I guess I was more knowledgeable with academic finance than with street finance. I took the time to learn and study what other people's experiences were in relations to my situations.
I applied the lessons I learned from them and their experiences became my foundation to straightening my budget and living comfortably.
Without such education, I wouldn't easily find the ways to living comfortably on a tight budget.
You don't have to be a finance guru to know that properly managing your finances is a necessity. I always believe that there's always a room for improvement and that constant education and training should never stop.
One of the reasons I failed to manage my finance before was that I stuck with what I learned in school and never attempted to continuously learn and acquire new knowledge.
I learned from that mistake. Now, our finance is in its proper place. I believe that getting educated has been a blessing to and for my family.

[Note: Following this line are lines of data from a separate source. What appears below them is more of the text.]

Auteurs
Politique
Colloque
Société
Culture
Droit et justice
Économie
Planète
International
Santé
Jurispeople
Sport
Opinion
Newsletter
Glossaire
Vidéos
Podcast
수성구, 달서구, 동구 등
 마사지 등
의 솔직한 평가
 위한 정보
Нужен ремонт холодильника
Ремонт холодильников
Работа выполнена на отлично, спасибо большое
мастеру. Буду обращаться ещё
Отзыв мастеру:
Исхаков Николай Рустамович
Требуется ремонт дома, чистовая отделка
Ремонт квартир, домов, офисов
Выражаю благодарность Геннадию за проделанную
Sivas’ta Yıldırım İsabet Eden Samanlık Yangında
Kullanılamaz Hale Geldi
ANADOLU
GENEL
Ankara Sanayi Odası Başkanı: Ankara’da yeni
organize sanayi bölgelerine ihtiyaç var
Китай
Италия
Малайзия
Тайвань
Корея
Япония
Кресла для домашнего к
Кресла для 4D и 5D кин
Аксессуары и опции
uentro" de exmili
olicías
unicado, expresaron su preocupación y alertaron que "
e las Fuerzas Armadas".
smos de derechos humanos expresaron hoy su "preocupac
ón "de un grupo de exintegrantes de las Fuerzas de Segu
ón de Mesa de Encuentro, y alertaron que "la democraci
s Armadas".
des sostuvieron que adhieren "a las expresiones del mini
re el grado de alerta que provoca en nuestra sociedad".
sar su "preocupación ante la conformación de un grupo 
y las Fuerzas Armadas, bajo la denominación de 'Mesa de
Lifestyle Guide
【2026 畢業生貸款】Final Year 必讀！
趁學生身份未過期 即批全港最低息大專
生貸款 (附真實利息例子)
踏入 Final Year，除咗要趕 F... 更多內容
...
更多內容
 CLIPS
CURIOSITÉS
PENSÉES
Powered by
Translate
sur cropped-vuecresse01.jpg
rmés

6. Breathe from time to time
Putting budget at work is really good but sometimes it can burn you out. We learned it the hard way.
We used to just keep sticking with our budget that we neglected to indulge on some not-so-expensive stuff. Since ice cream was not in our budget, we didn't buy ice cream for a long time but we knew we wanted ice cream.
Though my example is a shallow one, what I'm pointing out is that it's not a sin to indulge on something you want. After all, too much of something is bad and the same reasoning applies to budgeting.
Sadly, not a lot of people have access to thousands or millions of dollars, inheritance left by their loved ones, or piles of money thanks to the lottery.
Most of us live in a very tight budget with no wiggle room for small luxuries. Most of us live within our means and some below their means. My family is no different.
Sometimes, effectively executing budgets and living comfortably, at the same time, is more about attitude. There really are countless ways to living comfortably on a tight budget. My family's way is to inject some good, old attitude into the recipe.